Patient identification is the process of “correctly matching a patient to appropriately intended interventions and communicating information about the patient’s identity accurately and reliably throughout the continuum of care.” Patient identification encompasses not only physical identification of the patient, but technologies capable of improving the accuracy of patient identification as well. Different identification technological practices and operational processes are needed to meet the increasing and diverse demands for the access, exchange, and use of data by stakeholders to optimize accurate patient identification.

Today, lack of widespread operational principles as well as limitations in processes and technologies result in inaccurate patient identification. Accurate patient identification offers both improved patient safety and improved efficiency opportunities for healthcare providers—as well as enhanced interoperability.

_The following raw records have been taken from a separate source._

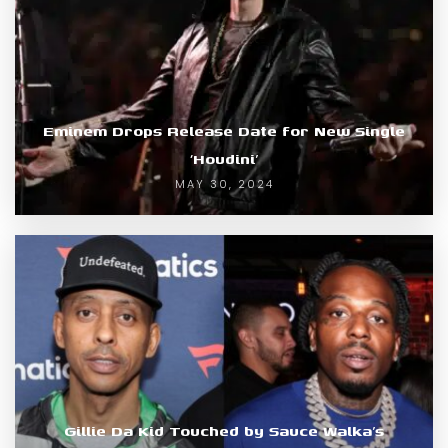
Eminem Drops Release Date for New Single
‘Houdini’
MAY 30, 2024
Gillie Da Kid Touched by Sauce Walka’s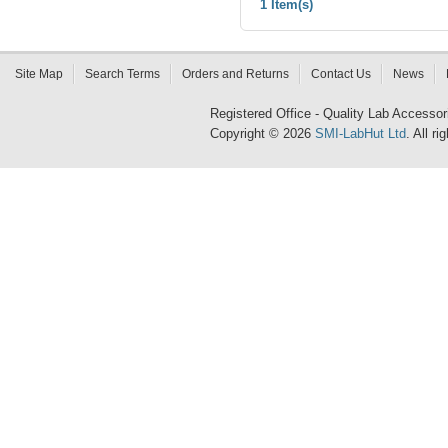
1 Item(s)
Site Map
Search Terms
Orders and Returns
Contact Us
News
Registered Office - Quality Lab Access
Copyright © 2026
SMI-LabHut Ltd
. All r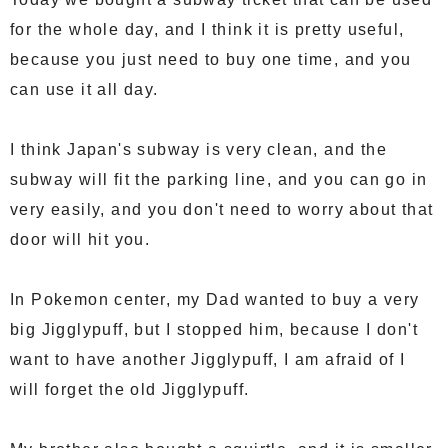
for the whole day, and I think it is pretty useful,
because you just need to buy one time, and you
can use it all day.
I think Japan's subway is very clean, and the
subway will fit the parking line, and you can go in
very easily, and you don't need to worry about that
door will hit you.
In Pokemon center, my Dad wanted to buy a very
big Jigglypuff, but I stopped him, because I don't
want to have another Jigglypuff, I am afraid of I
will forget the old Jigglypuff.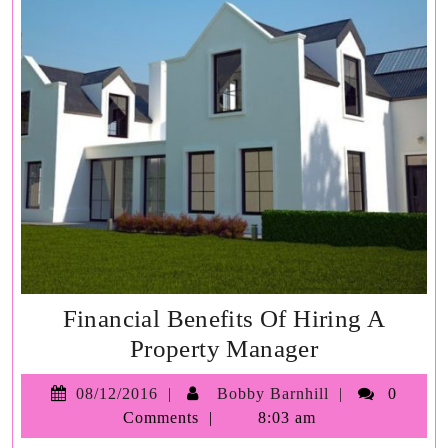
Financial Benefits Of Hiring A
Financial
Property Manager
Benefits
08/12/2016
Bobby
08/12/2016
Bobby Barnhill
0
Of
Barnhill
Comments
8:03 am
Hiring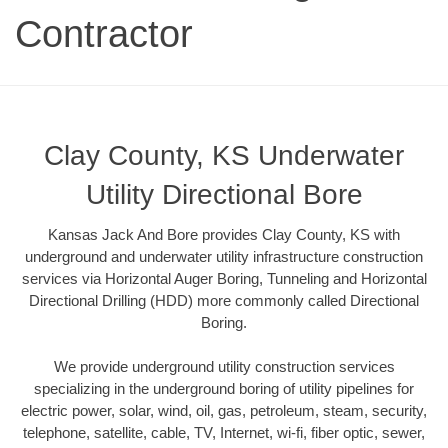
Contractor
Clay County, KS Underwater
Utility Directional Bore
Kansas Jack And Bore provides Clay County, KS with
underground and underwater utility infrastructure construction
services via Horizontal Auger Boring, Tunneling and Horizontal
Directional Drilling (HDD) more commonly called Directional
Boring.
We provide underground utility construction services
specializing in the underground boring of utility pipelines for
electric power, solar, wind, oil, gas, petroleum, steam, security,
telephone, satellite, cable, TV, Internet, wi-fi, fiber optic, sewer,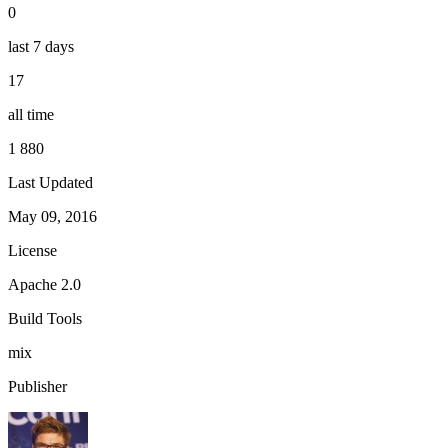
0
last 7 days
17
all time
1 880
Last Updated
May 09, 2016
License
Apache 2.0
Build Tools
mix
Publisher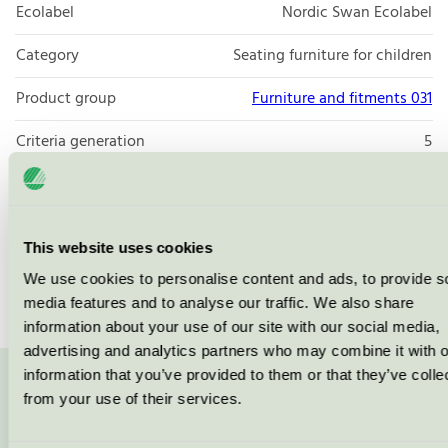
Ecolabel
Nordic Swan Ecolabel
Category
Seating furniture for children
Product group
Furniture and fitments 031
Criteria generation
5
Licensee
Vastarredo Srl
License number
2031 0119
This website uses cookies
Brand
Vastarredo
We use cookies to personalise content and ads, to provide s
media features and to analyse our traffic. We also share
information about your use of our site with our social media,
advertising and analytics partners who may combine it with o
information that you’ve provided to them or that they’ve colle
Contact us on 08-55 55 24 00 or via the form:
from your use of their services.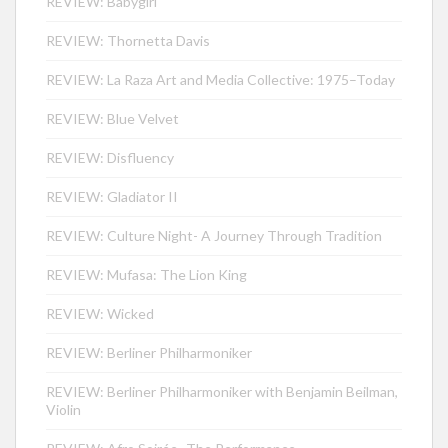
REVIEW: Babygirl
REVIEW: Thornetta Davis
REVIEW: La Raza Art and Media Collective: 1975–Today
REVIEW: Blue Velvet
REVIEW: Disfluency
REVIEW: Gladiator II
REVIEW: Culture Night- A Journey Through Tradition
REVIEW: Mufasa: The Lion King
REVIEW: Wicked
REVIEW: Berliner Philharmoniker
REVIEW: Berliner Philharmoniker with Benjamin Beilman,
Violin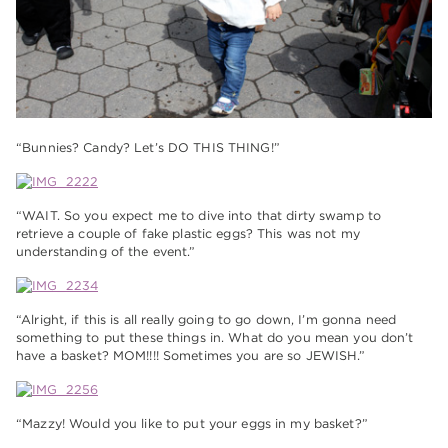
“Bunnies? Candy? Let’s DO THIS THING!”
“WAIT. So you expect me to dive into that dirty swamp to
retrieve a couple of fake plastic eggs? This was not my
understanding of the event.”
“Alright, if this is all really going to go down, I’m gonna need
something to put these things in. What do you mean you don’t
have a basket? MOM!!!! Sometimes you are so JEWISH.”
“Mazzy! Would you like to put your eggs in my basket?”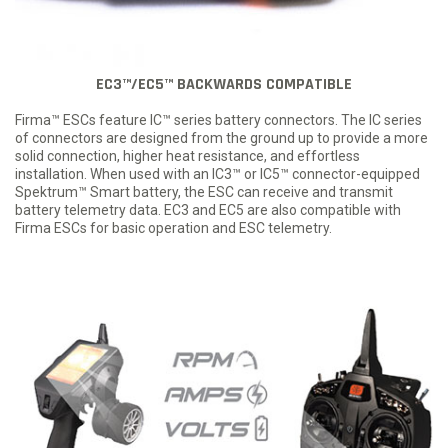
EC3™/EC5™ BACKWARDS COMPATIBLE
Firma™ ESCs feature IC™ series battery connectors. The IC series
of connectors are designed from the ground up to provide a more
solid connection, higher heat resistance, and effortless
installation. When used with an IC3™ or IC5™ connector-equipped
Spektrum™ Smart battery, the ESC can receive and transmit
battery telemetry data. EC3 and EC5 are also compatible with
Firma ESCs for basic operation and ESC telemetry.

Failure to accurately match patients to their health information raises the following patient safety, resource, and data sharing and interoperability concerns:

      • Mismatch between patients and their clinical data is an increasingly serious patient safety issue. The 2016 National Patient Misidentification Report cites that 86 percent of respondents said they have witnessed or know of a medical error that was the result of patient misidentification.
      • Patient misidentification often begins at registration and can generate a cascade of issues, including wrong-site surgery, delayed or lost diagnoses, duplicative testing, and wrong patient orders. At one hospital, 25 percent of clinicians surveyed indicated that the duplicate record rate was affecting the quality of care their patients received, and 30 percent of clinicians also reported reordering of tests due to lack of access to previous records.
      • Absence of a consistent approach to accurately identifying patients has resulted in significant costs to hospitals, health systems, physician practices, and long-term/post-acute care facilities. On average, 35 percent of all denied claims result directly from inaccurate patient identification or inaccurate/incomplete patient information, costing the average healthcare facility $1.2M per year. Another survey indicates that 33 percent of all denied claims result from patient identification, costing the US healthcare system over $6 billion annually.
      • Patient misidentification also raises data sharing and interoperability concerns. A 2017 American Hospital Association study indicates that 45 percent of large hospitals reported that difficulties in accurately identifying patients across health information technology systems limits health information exchange.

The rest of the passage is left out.